>>>

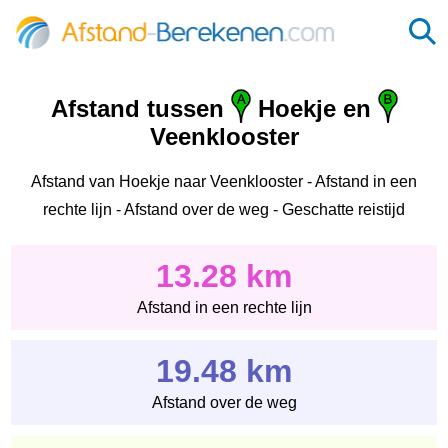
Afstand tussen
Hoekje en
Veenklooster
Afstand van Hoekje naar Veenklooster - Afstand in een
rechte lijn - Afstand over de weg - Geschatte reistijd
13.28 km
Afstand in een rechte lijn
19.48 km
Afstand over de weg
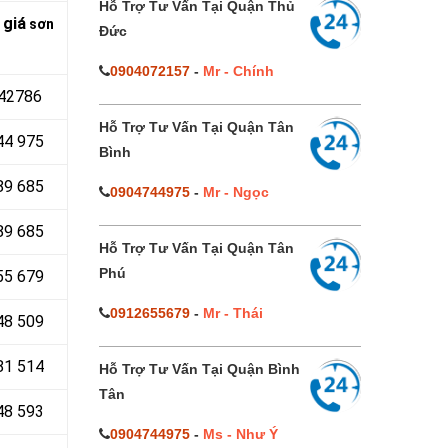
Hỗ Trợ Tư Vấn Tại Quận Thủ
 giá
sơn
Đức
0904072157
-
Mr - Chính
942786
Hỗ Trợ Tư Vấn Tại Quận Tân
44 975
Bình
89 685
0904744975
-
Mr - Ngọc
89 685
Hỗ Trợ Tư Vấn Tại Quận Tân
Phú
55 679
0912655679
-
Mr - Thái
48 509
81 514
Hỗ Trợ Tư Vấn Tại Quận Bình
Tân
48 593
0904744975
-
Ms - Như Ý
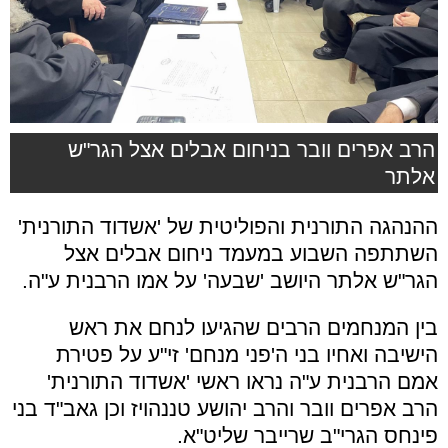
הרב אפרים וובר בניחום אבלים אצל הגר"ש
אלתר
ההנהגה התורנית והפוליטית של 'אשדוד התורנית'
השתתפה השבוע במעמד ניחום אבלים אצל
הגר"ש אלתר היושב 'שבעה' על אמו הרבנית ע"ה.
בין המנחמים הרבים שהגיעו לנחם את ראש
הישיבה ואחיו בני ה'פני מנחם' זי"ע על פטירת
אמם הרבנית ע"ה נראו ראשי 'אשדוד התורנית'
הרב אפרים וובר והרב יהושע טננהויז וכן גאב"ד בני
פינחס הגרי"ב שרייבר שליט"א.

<<<
>>>

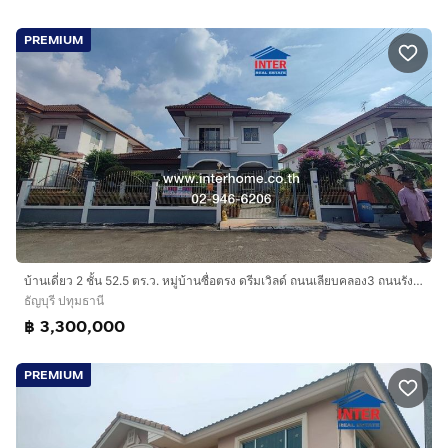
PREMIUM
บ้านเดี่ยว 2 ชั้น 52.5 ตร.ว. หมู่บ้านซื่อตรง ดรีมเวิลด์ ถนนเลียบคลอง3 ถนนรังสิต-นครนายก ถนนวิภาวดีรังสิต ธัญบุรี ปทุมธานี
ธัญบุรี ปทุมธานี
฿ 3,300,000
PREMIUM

<<<
>>>

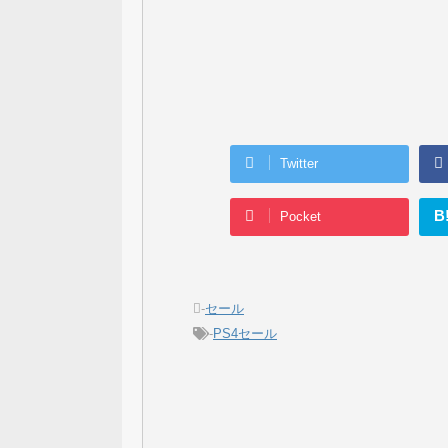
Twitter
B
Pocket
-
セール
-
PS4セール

<<<

**What you will do**
"אשדוד" is the string to look for; please copy every line of the records above where it appears.

**Response area**
ההנהגה התורנית והפוליטית של 'אשדוד התורנית'
אמם הרבנית ע"ה נראו ראשי 'אשדוד התורנית'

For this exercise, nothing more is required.